We finally our made our way back down the piney path and laughed when we ran into AB at the trail intersection covering himself in bug spray with his headnet resting over his baseball cap, at the ready. He told us we had been wise to apply ahead of time because the tote road had been brutal. Oakland and I took a right onto the AT and let adventure boy take the lead. The morning started with mild footing over pine needles and a smattering of roots.

We wound around until a river ran alongside our right. The acoustics of the water ranged from babbling brook sounds to the silent coursing of wide, slow-moving sections.

AB let us pass him for no apparent reason, which immediately made me dread the push of a person behind me, but he eventually dropped out of sight. As we went up a seemingly out of place set of metal stairs on other side of a stream crossing, I joked about it being an escalator.

AB caught up around the stairs, but then inexplicably dropped back again. The footing intensified with patches of standing water and muddy rock hops. We paused for the occasional mushroom investigation and to admire views of Nahmakanta Stream, which the trail paralleled for over 4 miles. Here are few pictures from the next couple of hours.

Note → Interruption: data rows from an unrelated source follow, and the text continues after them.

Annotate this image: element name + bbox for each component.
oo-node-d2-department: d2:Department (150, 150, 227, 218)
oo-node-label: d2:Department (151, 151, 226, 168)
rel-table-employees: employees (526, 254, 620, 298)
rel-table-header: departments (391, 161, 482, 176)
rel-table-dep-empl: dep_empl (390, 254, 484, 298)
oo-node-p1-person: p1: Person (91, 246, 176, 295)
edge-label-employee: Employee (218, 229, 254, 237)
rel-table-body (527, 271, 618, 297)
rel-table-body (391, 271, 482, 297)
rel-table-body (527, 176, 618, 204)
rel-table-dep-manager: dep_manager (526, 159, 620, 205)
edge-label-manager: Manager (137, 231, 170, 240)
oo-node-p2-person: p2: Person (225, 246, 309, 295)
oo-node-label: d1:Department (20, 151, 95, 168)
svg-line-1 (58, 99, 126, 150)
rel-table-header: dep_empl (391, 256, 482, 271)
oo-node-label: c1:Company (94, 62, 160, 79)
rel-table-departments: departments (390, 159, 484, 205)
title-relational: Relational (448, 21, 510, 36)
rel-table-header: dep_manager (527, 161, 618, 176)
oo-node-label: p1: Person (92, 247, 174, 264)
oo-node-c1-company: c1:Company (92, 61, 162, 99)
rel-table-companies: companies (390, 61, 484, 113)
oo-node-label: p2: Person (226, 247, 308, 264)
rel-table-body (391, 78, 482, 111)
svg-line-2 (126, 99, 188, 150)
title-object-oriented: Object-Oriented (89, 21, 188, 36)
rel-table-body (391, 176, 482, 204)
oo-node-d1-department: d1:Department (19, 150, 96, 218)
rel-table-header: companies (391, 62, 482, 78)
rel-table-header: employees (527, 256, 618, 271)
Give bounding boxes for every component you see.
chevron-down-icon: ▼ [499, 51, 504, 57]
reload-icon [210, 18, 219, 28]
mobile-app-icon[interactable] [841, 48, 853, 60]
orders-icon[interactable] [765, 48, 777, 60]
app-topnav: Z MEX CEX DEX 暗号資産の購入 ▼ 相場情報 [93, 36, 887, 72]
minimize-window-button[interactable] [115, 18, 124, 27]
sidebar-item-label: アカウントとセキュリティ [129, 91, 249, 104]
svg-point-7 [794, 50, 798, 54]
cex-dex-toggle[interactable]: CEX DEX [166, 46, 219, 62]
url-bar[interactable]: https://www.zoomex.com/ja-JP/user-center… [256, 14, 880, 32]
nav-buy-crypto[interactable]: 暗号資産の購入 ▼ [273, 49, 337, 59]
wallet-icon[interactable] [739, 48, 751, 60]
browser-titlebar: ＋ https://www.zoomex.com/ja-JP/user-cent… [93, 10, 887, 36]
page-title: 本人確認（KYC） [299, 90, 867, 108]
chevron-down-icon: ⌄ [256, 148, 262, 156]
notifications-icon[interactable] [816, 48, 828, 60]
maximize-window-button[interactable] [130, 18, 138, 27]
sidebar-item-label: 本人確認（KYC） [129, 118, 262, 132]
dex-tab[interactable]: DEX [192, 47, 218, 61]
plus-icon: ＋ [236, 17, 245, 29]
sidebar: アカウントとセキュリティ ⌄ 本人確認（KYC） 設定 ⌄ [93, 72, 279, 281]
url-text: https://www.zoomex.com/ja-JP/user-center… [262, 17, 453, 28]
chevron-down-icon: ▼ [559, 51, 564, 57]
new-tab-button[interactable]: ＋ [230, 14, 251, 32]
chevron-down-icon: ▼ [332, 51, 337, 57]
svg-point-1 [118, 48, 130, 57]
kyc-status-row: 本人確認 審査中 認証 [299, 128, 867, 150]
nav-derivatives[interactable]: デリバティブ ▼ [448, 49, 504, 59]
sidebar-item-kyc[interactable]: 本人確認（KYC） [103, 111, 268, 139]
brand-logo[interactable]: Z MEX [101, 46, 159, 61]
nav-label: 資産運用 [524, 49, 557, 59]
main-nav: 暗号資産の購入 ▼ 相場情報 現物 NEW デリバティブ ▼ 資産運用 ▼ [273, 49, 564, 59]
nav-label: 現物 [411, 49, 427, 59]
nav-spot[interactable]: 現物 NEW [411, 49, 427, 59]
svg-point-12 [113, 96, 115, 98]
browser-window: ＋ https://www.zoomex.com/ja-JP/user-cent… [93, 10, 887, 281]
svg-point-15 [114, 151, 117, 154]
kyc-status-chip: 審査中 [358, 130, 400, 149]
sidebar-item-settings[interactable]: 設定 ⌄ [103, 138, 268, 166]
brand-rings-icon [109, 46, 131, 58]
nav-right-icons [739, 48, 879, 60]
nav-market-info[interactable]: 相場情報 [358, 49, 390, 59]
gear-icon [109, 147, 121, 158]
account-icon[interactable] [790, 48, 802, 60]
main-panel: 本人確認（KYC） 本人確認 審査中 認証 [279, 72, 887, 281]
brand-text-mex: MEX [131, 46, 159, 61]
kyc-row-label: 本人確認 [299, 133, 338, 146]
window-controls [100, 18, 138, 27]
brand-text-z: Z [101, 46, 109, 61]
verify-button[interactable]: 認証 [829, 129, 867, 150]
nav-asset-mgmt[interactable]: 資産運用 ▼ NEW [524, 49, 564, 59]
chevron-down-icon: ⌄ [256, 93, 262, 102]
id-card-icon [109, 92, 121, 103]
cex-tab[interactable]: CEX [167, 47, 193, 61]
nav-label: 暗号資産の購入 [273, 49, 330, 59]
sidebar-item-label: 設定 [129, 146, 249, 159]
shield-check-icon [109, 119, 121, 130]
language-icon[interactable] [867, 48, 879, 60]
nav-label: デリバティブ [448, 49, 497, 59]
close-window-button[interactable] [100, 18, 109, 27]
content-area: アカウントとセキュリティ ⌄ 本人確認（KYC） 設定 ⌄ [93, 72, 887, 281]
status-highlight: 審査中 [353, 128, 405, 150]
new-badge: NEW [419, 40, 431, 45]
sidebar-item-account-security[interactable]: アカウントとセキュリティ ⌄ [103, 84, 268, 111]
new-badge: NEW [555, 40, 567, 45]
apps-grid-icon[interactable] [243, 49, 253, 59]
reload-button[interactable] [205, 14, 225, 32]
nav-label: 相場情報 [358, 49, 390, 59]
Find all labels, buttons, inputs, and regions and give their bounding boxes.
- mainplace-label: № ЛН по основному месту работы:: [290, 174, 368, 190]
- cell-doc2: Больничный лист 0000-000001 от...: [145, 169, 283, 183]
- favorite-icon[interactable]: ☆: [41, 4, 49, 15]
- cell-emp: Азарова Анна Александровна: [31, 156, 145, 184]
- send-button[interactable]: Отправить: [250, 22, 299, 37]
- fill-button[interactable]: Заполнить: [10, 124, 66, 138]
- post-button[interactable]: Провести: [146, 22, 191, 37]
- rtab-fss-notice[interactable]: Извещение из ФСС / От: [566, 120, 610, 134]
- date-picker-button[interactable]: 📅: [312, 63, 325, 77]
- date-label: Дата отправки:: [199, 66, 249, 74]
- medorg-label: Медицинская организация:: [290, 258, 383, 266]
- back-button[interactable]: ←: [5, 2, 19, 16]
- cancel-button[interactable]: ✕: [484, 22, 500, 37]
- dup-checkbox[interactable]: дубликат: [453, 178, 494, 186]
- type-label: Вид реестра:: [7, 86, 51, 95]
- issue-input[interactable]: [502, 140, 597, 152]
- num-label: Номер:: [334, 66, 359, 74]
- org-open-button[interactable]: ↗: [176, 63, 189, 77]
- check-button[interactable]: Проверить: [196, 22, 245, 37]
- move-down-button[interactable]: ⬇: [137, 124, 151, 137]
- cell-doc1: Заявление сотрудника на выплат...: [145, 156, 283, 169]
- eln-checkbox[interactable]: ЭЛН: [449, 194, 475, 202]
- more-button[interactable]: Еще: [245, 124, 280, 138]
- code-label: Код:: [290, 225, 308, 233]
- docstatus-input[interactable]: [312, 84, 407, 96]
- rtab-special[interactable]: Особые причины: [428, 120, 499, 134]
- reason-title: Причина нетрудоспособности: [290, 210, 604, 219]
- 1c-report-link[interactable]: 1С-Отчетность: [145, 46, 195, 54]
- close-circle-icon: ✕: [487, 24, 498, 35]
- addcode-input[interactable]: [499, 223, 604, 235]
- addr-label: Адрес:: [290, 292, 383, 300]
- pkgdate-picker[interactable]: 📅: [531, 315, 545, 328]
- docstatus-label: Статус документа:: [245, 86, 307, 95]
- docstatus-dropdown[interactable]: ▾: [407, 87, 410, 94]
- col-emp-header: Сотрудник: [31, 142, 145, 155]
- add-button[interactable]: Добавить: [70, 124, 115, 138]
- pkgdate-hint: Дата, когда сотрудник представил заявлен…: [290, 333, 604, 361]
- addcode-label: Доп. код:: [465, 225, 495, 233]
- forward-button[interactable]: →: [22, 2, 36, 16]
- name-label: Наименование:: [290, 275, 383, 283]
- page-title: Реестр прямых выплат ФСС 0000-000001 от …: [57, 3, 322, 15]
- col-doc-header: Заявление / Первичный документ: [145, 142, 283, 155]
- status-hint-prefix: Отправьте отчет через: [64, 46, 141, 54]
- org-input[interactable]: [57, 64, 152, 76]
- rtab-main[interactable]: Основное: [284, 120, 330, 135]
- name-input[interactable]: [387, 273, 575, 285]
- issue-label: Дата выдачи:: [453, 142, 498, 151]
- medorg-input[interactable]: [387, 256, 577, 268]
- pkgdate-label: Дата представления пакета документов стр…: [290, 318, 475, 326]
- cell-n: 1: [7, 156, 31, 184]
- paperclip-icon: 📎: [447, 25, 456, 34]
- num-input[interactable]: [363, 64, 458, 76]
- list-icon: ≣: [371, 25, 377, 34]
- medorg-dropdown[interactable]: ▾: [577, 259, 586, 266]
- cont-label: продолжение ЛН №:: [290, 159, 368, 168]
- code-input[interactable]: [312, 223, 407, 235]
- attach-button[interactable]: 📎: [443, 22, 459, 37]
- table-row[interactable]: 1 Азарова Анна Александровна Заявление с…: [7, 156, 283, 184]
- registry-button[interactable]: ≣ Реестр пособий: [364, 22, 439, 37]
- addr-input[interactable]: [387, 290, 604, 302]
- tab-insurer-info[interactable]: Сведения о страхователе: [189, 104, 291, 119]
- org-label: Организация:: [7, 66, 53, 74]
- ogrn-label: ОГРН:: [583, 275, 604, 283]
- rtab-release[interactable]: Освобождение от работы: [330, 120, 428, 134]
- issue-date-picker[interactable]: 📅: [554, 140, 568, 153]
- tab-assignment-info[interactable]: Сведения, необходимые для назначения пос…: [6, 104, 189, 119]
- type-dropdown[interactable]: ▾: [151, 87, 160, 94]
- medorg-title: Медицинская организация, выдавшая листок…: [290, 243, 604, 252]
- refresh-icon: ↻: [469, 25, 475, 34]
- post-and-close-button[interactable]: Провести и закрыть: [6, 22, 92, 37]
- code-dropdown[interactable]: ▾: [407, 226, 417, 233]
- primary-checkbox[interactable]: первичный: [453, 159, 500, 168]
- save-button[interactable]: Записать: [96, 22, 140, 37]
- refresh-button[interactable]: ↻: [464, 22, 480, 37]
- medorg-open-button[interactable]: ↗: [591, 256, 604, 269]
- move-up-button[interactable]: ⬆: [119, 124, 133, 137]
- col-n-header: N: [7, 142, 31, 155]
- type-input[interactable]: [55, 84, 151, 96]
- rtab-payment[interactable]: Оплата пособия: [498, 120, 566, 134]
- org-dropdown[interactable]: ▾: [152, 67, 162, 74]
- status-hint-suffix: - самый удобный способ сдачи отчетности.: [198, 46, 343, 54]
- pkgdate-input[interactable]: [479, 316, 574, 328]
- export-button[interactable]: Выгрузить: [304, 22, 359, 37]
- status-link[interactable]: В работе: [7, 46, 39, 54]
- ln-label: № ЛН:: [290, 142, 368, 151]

We eventually reached the shore of Nahmakanta Lake, where we ran into two of the NOBROS (yes, I finally made that word combo) taking a smoke break. It would have been a great place for lunch, but it was only 11am and neither of us felt like taking said break with company.

We enjoyed the breeze and took in the view for a minute before turning back to the trail. The cooling breeze followed us through the woods for a little while as we wound around the left side of the lake over a morass of irritating rocks.

There were small, but sharp ups and downs as the trail zig zagged towards and away from the shoreline. I saw a new pink flower as we crossed a small beach section before ducking back into the woods.

We contemplated eating on that beach because of the view, but the lack of shade wasn’t appealing, so we decided to push another mile for Wadleigh shelter.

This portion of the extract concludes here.